In case you aren't a regular reader and haven't figured this out already, my 16 year old daughter and I are best friends. We are so much alike it's frightening.

As evidenced by a couple of recent text exchanges.


GTO: "Remember when you used to take me to the park and push me super high on the swing?"

Me: "Of course I do! ZOOM!!!"

GTO: "I'm at the park and I just remembered that! I love you dad."

Me: "Aww! I love you too!"


GTO: "I'm not busy this Sunday".

Me: "Excellent! Let's have brunch and hang out!"

GTO: "Stuff white people like. Brunch. But yes. I concur."

Me: "LOL! We be white! I'm one cracker mofo!"

GTO: "Hahahaha... God I hate you. Jimmy* read that! I'm embarassed"

Me: "Ahahahahahaha! Schweeeeet!"

GTO: "I need to add that to your 'nono' words**".

Me: "You can do that on Sunday!"

GTO: "Okay!"
*Jimmy is her boy friend. He's 16. He plays guitar. In a band. He has gauged ears the size of quarters!

**The "No-No Word" list was the result of a FEMALE CONSPIRACY between my daughter and my BFF to limit what I can say IN MY OWN HOME!
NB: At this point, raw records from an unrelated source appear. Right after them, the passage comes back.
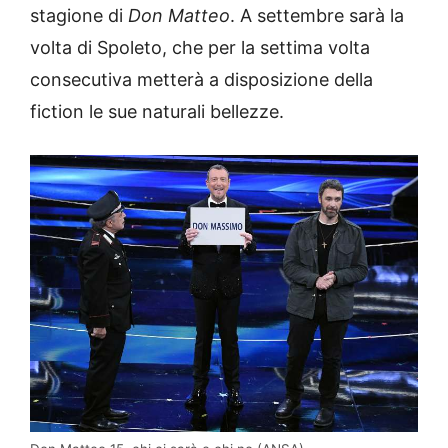
stagione di
Don Matteo
. A settembre sarà la
volta di Spoleto, che per la settima volta
consecutiva metterà a disposizione della
fiction le sue naturali bellezze.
This list includes, but apparently is not limited to:

1. "Pimptastic"
2. "Weak Sauce"
3. "BOOYAH!"
4. "I'm a HOOT!"
5. "Your mom!"
6. "I like Star Trek!"
7. 3-Day *anything* (As in "You 3-Day ugly! You was ugly yesterday, you ugly today, and you gonna be ugly tomorrow!")
8. Food Baby. (That super-full feeling in your tummy after a big meal.)
9. "Don't hate the Playah, hate The Game!"
10. "Da Bomb"
11. "Pad"
12. "Crib"

I'm single, I live alone and yet women still find a way to rule my life.



Anonymous said...

I feel like you purposefully left a few off.. lol As soon as I remember.. I will add them. LMAO ;) I love GTO!

I Travel for JOOLS said...

Proud papa, as you should be. If she's happy with you when she's 16, she'll be happy with you all her life.

The DLC said...

Whoa. You TOTALLY need the No-No word list.